Telecom Namibia has announced that the installation of its own international points of presence (PoPs) in London and Frankfurt, connected to the West African Cable System undersea cable, is making good progress. TN MD Frans Ndoroma said the PoPs will facilitate the efficient and effective use of WACS. The project follows the signing of an agreement between Telecom Namibia and a Jasco Group company, NewTelco SA, which is a joint venture with co-location specialists NewTelco. It puts at Telecom’s disposal an improved global reach through reliable, high-quality communication infrastructure and backbone.

Nigerian experiences stampede from CDMA to GSM

A crisis affecting the mobile CDMA business in Nigeria is escalating, with more than 1,4-million active subscribers on the networks having dumped their lines in favour of GSM in the past twelve months, according the latest statistics from the Nigerian Communications Commission.
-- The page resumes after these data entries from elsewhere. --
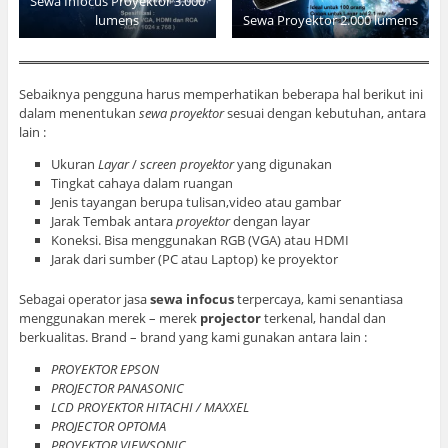
Sewa Infocus Proyektor 3.000
lumens
Sewa Proyektor 2.000 lumens
Sebaiknya pengguna harus memperhatikan beberapa hal berikut ini
dalam menentukan
sewa proyektor
sesuai dengan kebutuhan, antara
lain :
Ukuran
Layar
/
screen proyektor
yang digunakan
Tingkat cahaya dalam ruangan
Jenis tayangan berupa tulisan,video atau gambar
Jarak Tembak antara
proyektor
dengan layar
Koneksi. Bisa menggunakan RGB (VGA) atau HDMI
Jarak dari sumber (PC atau Laptop) ke proyektor
Sebagai operator jasa
sewa infocus
terpercaya, kami senantiasa
menggunakan merek – merek
projector
terkenal, handal dan
berkualitas. Brand – brand yang kami gunakan antara lain :
PROYEKTOR EPSON
PROJECTOR PANASONIC
LCD PROYEKTOR HITACHI / MAXXEL
PROJECTOR OPTOMA
PROYEKTOR VIEWSONIC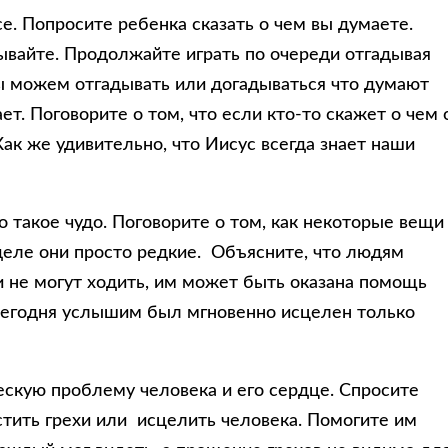
се. Попросите ребенка сказать о чем вы думаете.
зывайте. Продолжайте играть по очереди отгадывая
мы можем отгадывать или догадываться что думают
ает. Поговорите о том, что если кто-то скажет о чем 
Как же удивительно, что Иисус всегда знает наши
о такое чудо. Поговорите о том, как некоторые вещи
 деле они просто редкие. Объясните, что людям
 не могут ходить, им может быть оказана помощь
сегодня услышим был мгновенно исцелен только
ескую проблему человека и его сердце. Спросите
стить грехи или исцелить человека. Помогите им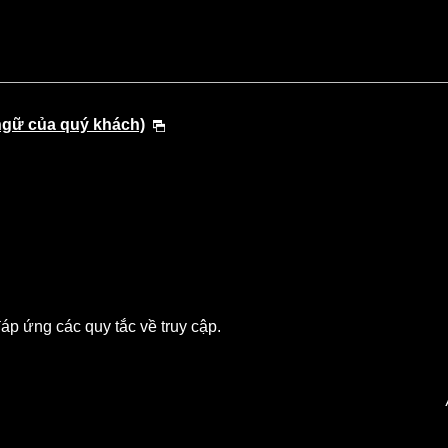
ngữ của quý khách)
p ứng các quy tắc về truy cập.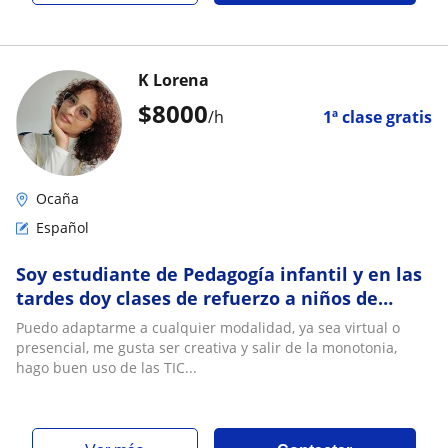
K Lorena
$
8000
/h
1ª clase gratis
Ocaña
Español
Soy estudiante de Pedagogía infantil y en las
tardes doy clases de refuerzo a niños de
básica primaria
Puedo adaptarme a cualquier modalidad, ya sea virtual o
presencial, me gusta ser creativa y salir de la monotonia,
hago buen uso de las TIC...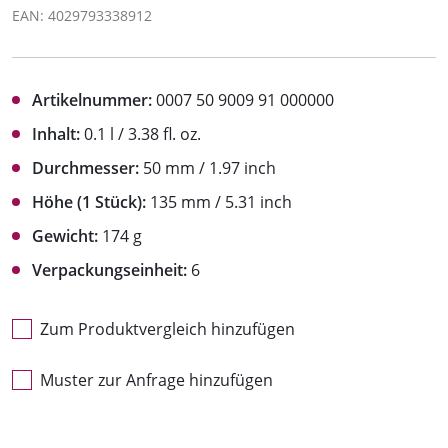
EAN: 4029793338912
Artikelnummer:
0007 50 9009 91 000000
Inhalt:
0.1 l / 3.38 fl. oz.
Durchmesser:
50 mm / 1.97 inch
Höhe (1 Stück):
135 mm / 5.31 inch
Gewicht:
174 g
Verpackungseinheit:
6
Zum Produktvergleich hinzufügen
Muster zur Anfrage hinzufügen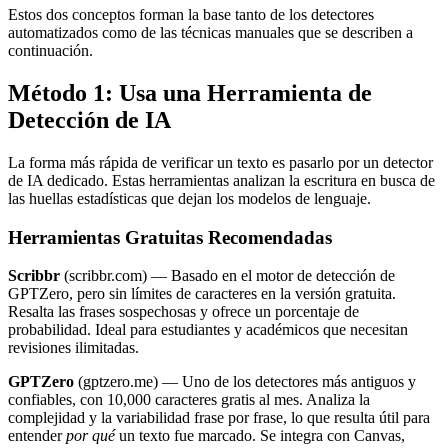
Estos dos conceptos forman la base tanto de los detectores
automatizados como de las técnicas manuales que se describen a
continuación.
Método 1: Usa una Herramienta de
Detección de IA
La forma más rápida de verificar un texto es pasarlo por un detector
de IA dedicado. Estas herramientas analizan la escritura en busca de
las huellas estadísticas que dejan los modelos de lenguaje.
Herramientas Gratuitas Recomendadas
Scribbr
(scribbr.com) — Basado en el motor de detección de
GPTZero, pero sin límites de caracteres en la versión gratuita.
Resalta las frases sospechosas y ofrece un porcentaje de
probabilidad. Ideal para estudiantes y académicos que necesitan
revisiones ilimitadas.
GPTZero
(gptzero.me) — Uno de los detectores más antiguos y
confiables, con 10,000 caracteres gratis al mes. Analiza la
complejidad y la variabilidad frase por frase, lo que resulta útil para
entender
por qué
un texto fue marcado. Se integra con Canvas,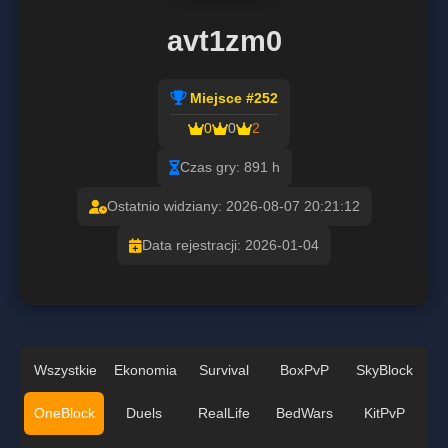
avt1zm0
Miejsce #252
0
0
2
Czas gry: 891 h
Ostatnio widziany: 2026-08-07 20:21:12
Data rejestracji: 2026-01-04
Wszystkie
Ekonomia
Survival
BoxPvP
SkyBlock
OneBlock
Duels
RealLife
BedWars
KitPvP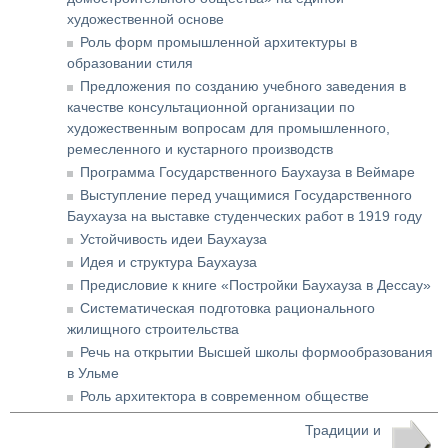
художественной основе
Роль форм промышленной архитектуры в
образовании стиля
Предложения по созданию учебного заведения в
качестве консультационной организации по
художественным вопросам для промышленного,
ремесленного и кустарного производств
Программа Государственного Баухауза в Веймаре
Выступление перед учащимися Государственного
Баухауза на выставке студенческих работ в 1919 году
Устойчивость идеи Баухауза
Идея и структура Баухауза
Предисловие к книге «Постройки Баухауза в Дессау»
Систематическая подготовка рационального
жилищного строительства
Речь на открытии Высшей школы формообразования
в Ульме
Роль архитектора в современном обществе
Традиции и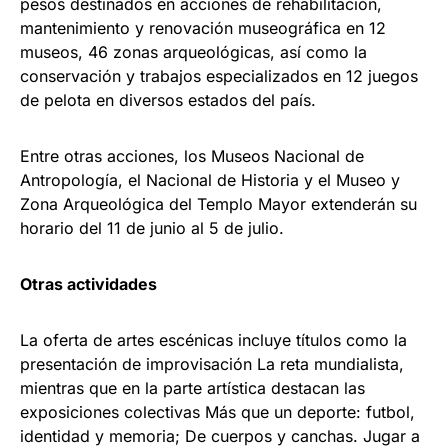
pesos destinados en acciones de rehabilitación,
mantenimiento y renovación museográfica en 12
museos, 46 zonas arqueológicas, así como la
conservación y trabajos especializados en 12 juegos
de pelota en diversos estados del país.
Entre otras acciones, los Museos Nacional de
Antropología, el Nacional de Historia y el Museo y
Zona Arqueológica del Templo Mayor extenderán su
horario del 11 de junio al 5 de julio.
Otras actividades
La oferta de artes escénicas incluye títulos como la
presentación de improvisación La reta mundialista,
mientras que en la parte artística destacan las
exposiciones colectivas Más que un deporte: futbol,
identidad y memoria; De cuerpos y canchas. Jugar a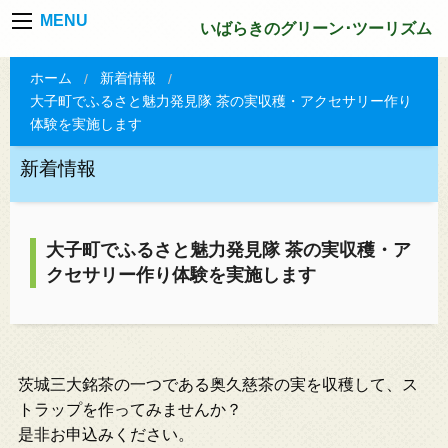
MENU
いばらきのグリーン･ツーリズム
ホーム
新着情報
大子町でふるさと魅力発見隊 茶の実収穫・アクセサリー作り
体験を実施します
新着情報
大子町でふるさと魅力発見隊 茶の実収穫・ア
クセサリー作り体験を実施します
茨城三大銘茶の一つである奥久慈茶の実を収穫して、ス
トラップを作ってみませんか？
是非お申込みください。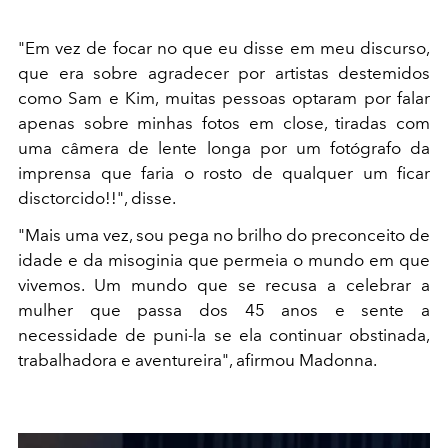
"Em vez de focar no que eu disse em meu discurso,
que era sobre agradecer por artistas destemidos
como Sam e Kim, muitas pessoas optaram por falar
apenas sobre minhas fotos em close, tiradas com
uma câmera de lente longa por um fotógrafo da
imprensa que faria o rosto de qualquer um ficar
disctorcido!!", disse.
"Mais uma vez, sou pega no brilho do preconceito de
idade e da misoginia que permeia o mundo em que
vivemos. Um mundo que se recusa a celebrar a
mulher que passa dos 45 anos e sente a
necessidade de puni-la se ela continuar obstinada,
trabalhadora e aventureira", afirmou Madonna.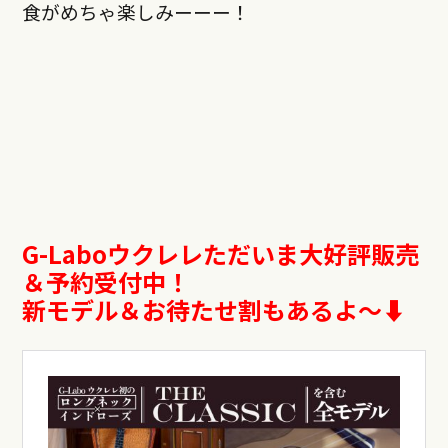
食がめちゃ楽しみーーー！
G-Laboウクレレただいま大好評販売
＆予約受付中！
新モデル＆お待たせ割もあるよ〜⬇︎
CMDA operators include Visafone, Multi-Links and Starcomms. ZOOMmobile packed up in the first quarter 2012. Telkom South Africa pulled out of the Nigerian mobile CDMA market two years ago, selling its 100% stake in Multi-Links Telkom which which it bought in 2009 for $400-million to Helios Towers Nigeria for $10-milion. According to the latest figures from NCC, mobile CDMA operators’ subscriber base plummeted from 4 031 820 in February 2012 to 2 890 955 in January 2013.

Zimbabwe internet firm to roll out 4G LTE technology

Harare-based Internet access provider Aquiva Wireless has announced plans to roll out a new standard for wireless data communications technology that it says will push forward the growth of the country’s telecoms industry. Chief executive Brian Maphosa said the next enabling technology will be long term evolution (LTE), which is available across 4G radio wavelengths, but offers much greater speed and capacity. He said that over the next three years Aquiva Wireless will invest up to US$80-million in establishing nationwide presence.